My close friend Kara Rowland, a recent visitor to the Flathead Valley, is vice president of communications for Mental Health America, a Washington, DC-based national nonprofit devoted to mental health awareness, education and prevention.

She knows all too well about the competing beauty and pain that one experiences in Montana, not the least being we lead the nation in suicide mortality.

There are now other eye-opening (read grim) statistics Rowland passes along to me, culled from her organization’s newly published 2024 “State of Mental Health in America” report.

Among the key findings: about one in four American adults (23 percent) have experienced a “mental health illness” in the past year, while one in five youth had at least one “major depressive episode” (MDE).

Montana unfortunately ranks 49th when it comes to its state of mental health, just short of being the worst in the nation.

Indicators for the unenviable ranking are Montana “adults with any mental illness” (a whopping 27-plus percent of our state’s population, ranking 46th nationally), Montana “adults with serious thoughts of suicide” (6-plus percent, or 48th), and Montana “youth with serious thoughts of suicide” (15 percent, ranking 48th).
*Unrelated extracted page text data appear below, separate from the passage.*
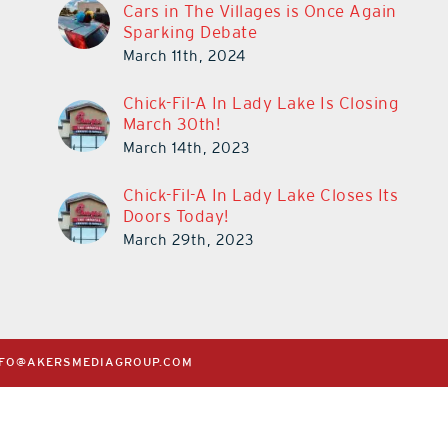
Cars in The Villages is Once Again
Sparking Debate
March 11th, 2024
Chick-Fil-A In Lady Lake Is Closing
March 30th!
March 14th, 2023
Chick-Fil-A In Lady Lake Closes Its
Doors Today!
March 29th, 2023
NFO@AKERSMEDIAGROUP.COM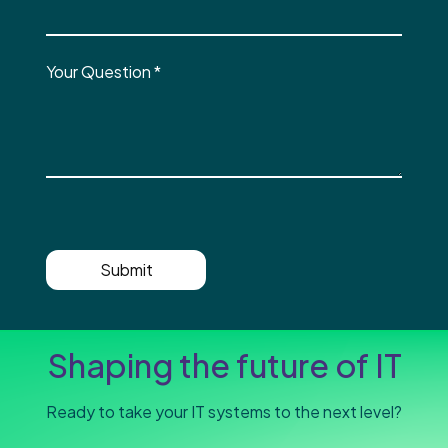
Your Question
*
Submit
Shaping the future of IT
Ready to take your IT systems to the next level?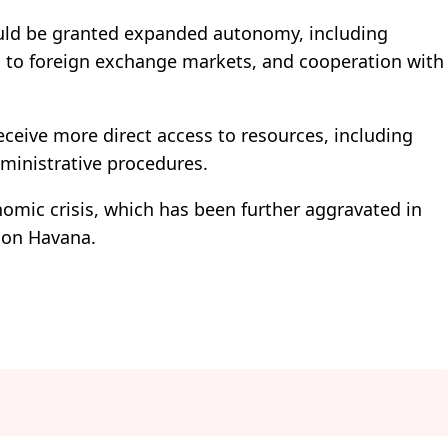
ould be granted expanded autonomy, including
ess to foreign exchange markets, and cooperation with
eceive more direct access to resources, including
dministrative procedures.
omic crisis, which has been further aggravated in
s on Havana.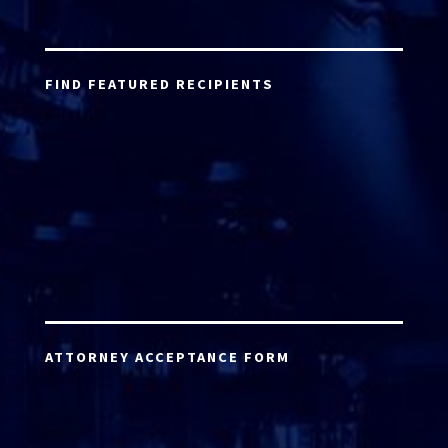
FIND FEATURED RECIPIENTS
ATTORNEY ACCEPTANCE FORM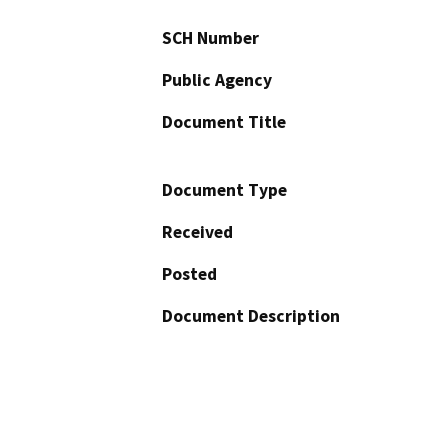
SCH Number
Public Agency
Document Title
Document Type
Received
Posted
Document Description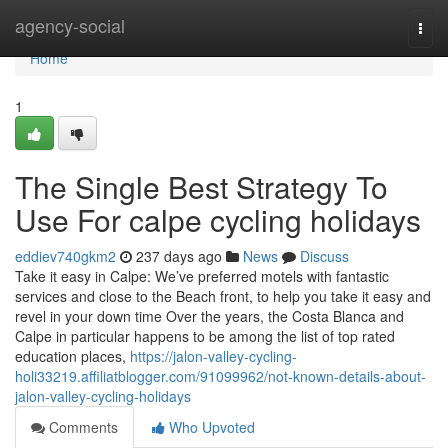
Home
agency-social
Togg
navi
Home
1
The Single Best Strategy To
Use For calpe cycling holidays
eddiev740gkm2
237 days ago
News
Discuss
Take it easy in Calpe: We’ve preferred motels with fantastic
services and close to the Beach front, to help you take it easy and
revel in your down time Over the years, the Costa Blanca and
Calpe in particular happens to be among the list of top rated
education places,
https://jalon-valley-cycling-
holi33219.affiliatblogger.com/91099962/not-known-details-about-
jalon-valley-cycling-holidays
Comments
Who Upvoted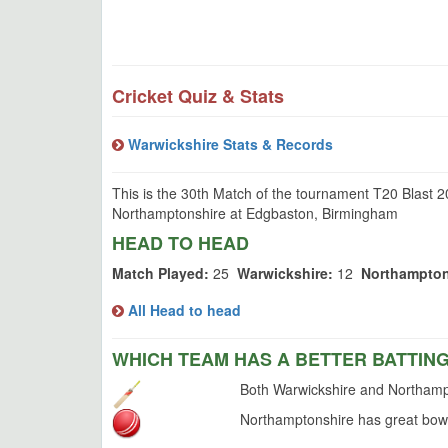
Cricket Quiz & Stats
Warwickshire Stats & Records
This is the 30th Match of the tournament T20 Blast 
Northamptonshire at Edgbaston, Birmingham
HEAD TO HEAD
Match Played:
25
Warwickshire:
12
Northampton
All Head to head
WHICH TEAM HAS A BETTER BATTIN
Both Warwickshire and Northampt
Northamptonshire has great bowl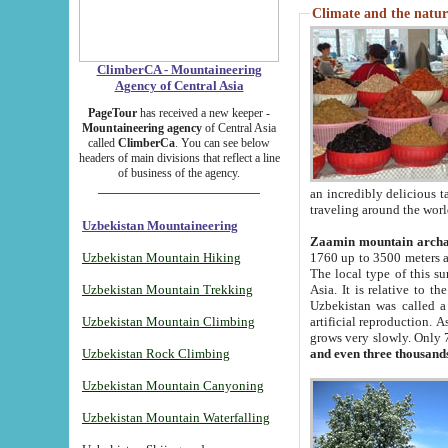
Climate and the natur
ClimberCA - Mountaineering
Agency of Central Asia
PageTour
has received a new keeper -
Mountaineering agency
of Central Asia
called
ClimberCa
. You can see below
headers of main divisions that reflect a line
of business of the agency.
an incredibly delicious 
traveling around the worl
Uzbekistan Mountaineering
Zaamin mountain arch
Uzbekistan Mountain Hiking
1760 up to 3500 meters ab
The local type of this s
Uzbekistan Mountain Trekking
Asia. It is relative to 
Uzbekistan was called a
Uzbekistan Mountain Climbing
artificial reproduction. A
grows very slowly. Only 
Uzbekistan Rock Climbing
and even three thousand
Uzbekistan Mountain Canyoning
Uzbekistan Mountain Waterfalling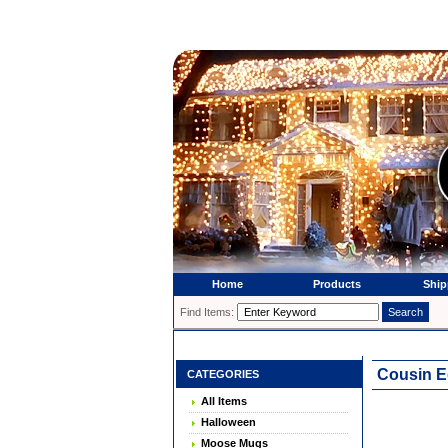
Home
Products
Ship
Find Items:
Cousin E
CATEGORIES
All Items
Halloween
Moose Mugs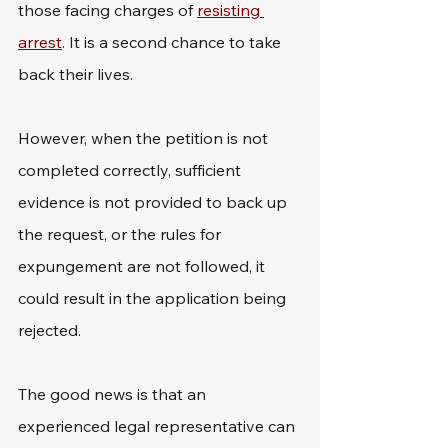
those facing charges of 
resisting 
arrest
. It is a second chance to take 
back their lives.
However, when the petition is not 
completed correctly, sufficient 
evidence is not provided to back up 
the request, or the rules for 
expungement are not followed, it 
could result in the application being 
rejected.
The good news is that an 
experienced legal representative can 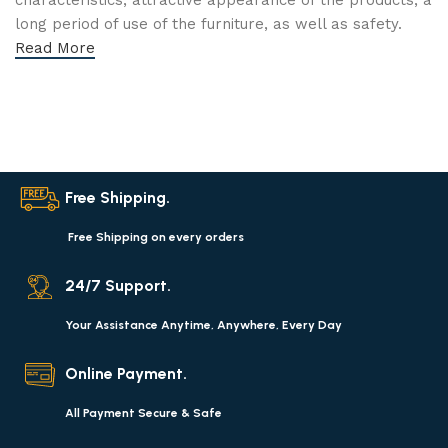
characteristics, attractive appearance of the products, a
long period of use of the furniture, as well as safety.
Read More
Free Shipping.
Free Shipping on every orders
24/7 Support.
Your Assistance Anytime, Anywhere, Every Day
Online Payment.
All Payment Secure & Safe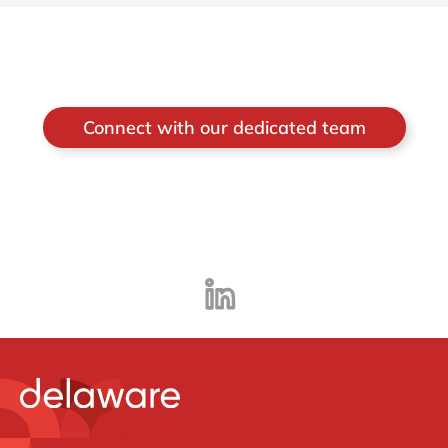
Connect with our dedicated team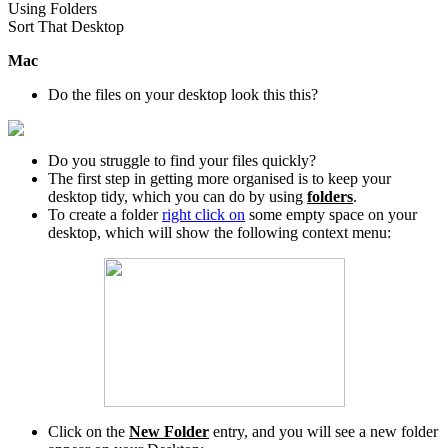
Using Folders
Sort That Desktop
Mac
Do the files on your desktop look this this?
Do you struggle to find your files quickly?
The first step in getting more organised is to keep your
desktop tidy, which you can do by using
folders
.
To create a folder
right click on
some empty space on your
desktop, which will show the following context menu:
Click on the
New Folder
entry, and you will see a new folder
As a result of those indicators, Montana ranks 50th in the nation when it comes to issues surrounding “adult mental health,” 42nd for our “youth.”

And when you combine the two age groups for the category of “prevalence of mental illness,” Montana is dealt another blow, ranking 48th in the country.

Upwards of 10,000 Montana “children” ages 12-17, meanwhile, suffer from “depression.” Sadly, more than half of the one in five youth who have experienced a major MDE in the past twelve months received zero treatment.

Of the 163,000 Montana “adults” currently suffering from mental health issues, 47,000 have gone without “needed” mental health care.

A frequently heard complaint over the years has been a lack of access to mental health care in Montana, especially in vast rural areas (Montana currently ranks 30th with access to such care, so it could be worse). Still, thanks to several local Flathead leaders in particular, significant improvements are on the horizon.

This past September, the Montana Legislature’s nine-member Behavioral Health System for Future Generations Commission –chaired by Republican Rep. Bob Keenan of Bigfork, and joined locally by Democratic Rep. (and soon to be senator) Dave Fern of Whitefish and Flathead Industries CEO Patrick Maddison – issued its much-anticipated final report, as required under House Bill 872 signed into law in May 2023 by Montana Gov. Greg Gianforte.

Earmarked $300 million (and counting perhaps, or so it was reported by news outlets last week), the commission’s 22 recommendations and 11 near-term initiatives include building a comprehensive statewide mental health crisis system, investing in clinically appropriate state-run health care settings, expanding the capacity of adult and children’s behavioral health service delivery systems, and enhancing family and caretaker supports.

“These priorities were our ‘North Star’ and are strategically woven throughout the recommendations of our final report,” Keenan and fellow members wrote in their 75-page report.

Montana’s Office of the Governor, it should be noted, continues to offer residents a “Mental Health Ombudsman,” which provides quick links to the state’s public mental health services (visit mhombudsman.mt.gov).

“Mental Health America of Montana,” at the same time, the in-state affiliate of my friend Kara’s national organization, helps coordinate a network of mental health facilities and resources across Montana, including here in the Flathead (visit mhaofmt.org or call its “Montana Warmline” day or night at 877-688-3377).

Here’s to wishing the tens of thousands of Montanans suffering this holiday season and beyond the merriest of Christmases possible, filled with the love and support of family, friends and neighbors

Especially during this season I make the effort to abide by the powerful lyrics of the late John Prine, one of my favorite singer-songwriters taken too soon by covid:

So if you’re walkin’ down the street sometime

And spot some hollow, ancient eyes

Please don’t just pass ’em by and stare

As if you didn’t care

Say, ‘Hello in there, hello’

John McCaslin is a longtime journalist and author who lives in Bigfork.